The BW is alive and is a real show stopper.  Con Bro Chill had found a sponsor to absorb the costs of such a noble undertaking and Bud Light  raised their hand to promote their new fruity beverage the call the Rita.  A Summer treat that needed to be shared.  I integrated a sleeved umbrella stand for lack of a better term to hold accessories that the BW would use like a swiss army knife.  The setting for the Party March was a LimeRita tree.  It towered above everyone and acted as the flag for Party Central.



-Brightly colored and laced with LED Lights, the Lime Rita tree was the first symbol that BW would raise to get the party started.  I imagine a flagpole to come, or an extra large umbrella to shade you as you make your way wherever the party takes you.    The White clean BW was treated to a dash of color and the Neon Army did their thing.  Each corner was wrapped in a Neon Vinyl and took my Munko and turned him into a party Simon

-Case of Bass approves of Simon and all things Simon related.

Step Nine-Assemble the Troops and get Ready to PARTY

The Battle Wagon was only the chest of the Boombox Voltron that we had envisioned.  In addition to this crazy creation we needed a gaggle of unique Neon Army Boomboxes to spread the beats throughout the March.  Inspired and determined we hand build a fleet of colorful craziness.

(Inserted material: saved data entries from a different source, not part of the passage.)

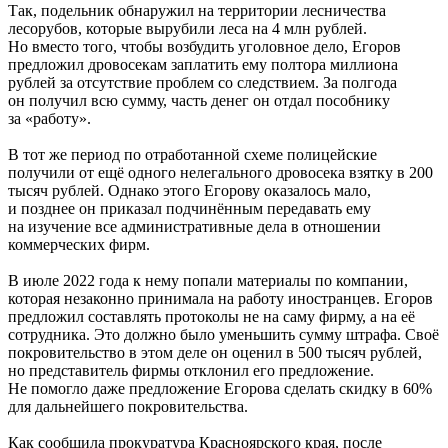
Так, подельник обнаружил на территории лесничества
лесорубов, которые вырубили леса на 4 млн рублей.
Но вместо того, чтобы возбудить уголовное дело, Егоров
предложил дровосекам заплатить ему полтора миллиона
рублей за отсутствие проблем со следствием. За полгода
он получил всю сумму, часть денег он отдал пособнику
за «работу».
В тот же период по отработанной схеме полицейские
получили от ещё одного нелегального дровосека взятку в 200
тысяч рублей. Однако этого Егорову оказалось мало,
и позднее он приказал подчинённым передавать ему
на изучение все административные дела в отношении
коммерческих фирм.
В июле 2022 года к нему попали материалы по компании,
которая незаконно принимала на работу иностранцев. Егоров
предложил составлять протоколы не на саму фирму, а на её
сотрудника. Это должно было уменьшить сумму штрафа. Своё
покровительство в этом деле он оценил в 500 тысяч рублей,
но представитель фирмы отклонил его предложение.
Не помогло даже предложение Егорова сделать скидку в 60%
для дальнейшего покровительства.
Как сообщила прокуратура Красноярского края, после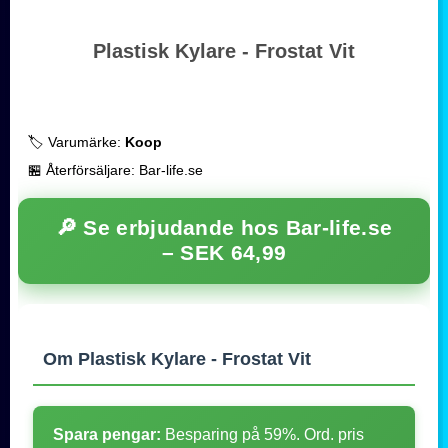
Plastisk Kylare - Frostat Vit
🏷️ Varumärke:
Koop
🏪 Återförsäljare: Bar-life.se
🔎 Se erbjudande hos Bar-life.se
–
SEK 64,99
Om Plastisk Kylare - Frostat Vit
Spara pengar:
Besparing på 59%. Ord. pris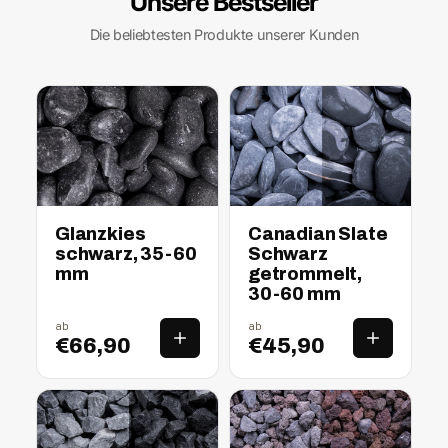
Unsere Bestseller
Die beliebtesten Produkte unserer Kunden
nass
trocken
nass
trocken
Glanzkies
Canadian Slate
schwarz, 35-60
Schwarz
mm
getrommelt,
30-60 mm
ab
ab
€66,90
€45,90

-Designed digitally to represent the Neon Army 10 blasters were laser cut and powder coated out of high grade Aluminum.  Light and strong they clad a Russian Birch sub box that is also wrapped in a black laminate to accentuate and protect the  contents while making the colors pop.

-Each box has a coordinating colored acrylic window illuminated with LEDs from within.  They are a team, but each one is unique and special.



“Pants Down Thumbs Up” is the slogan and we embraced it on the Trunk of the BW
Let’s Light this Candle!!

Step Ten-Party

The Party March assembled and the joy and celebration vibe was high.  Con Bro Chill made it fun for everybody and it was truly a delight to work with them.  I see it as the beginning of a beautiful relationship.



Setting up and coordinating before the masses arrive



I was there with bells on and even though I worked for about a million hours prior to the event, the Party Spirit was with me and I smiled like a big idiot all day long.
Thank you Portland, OR for cultivating such creative sweetness.  You are a doll.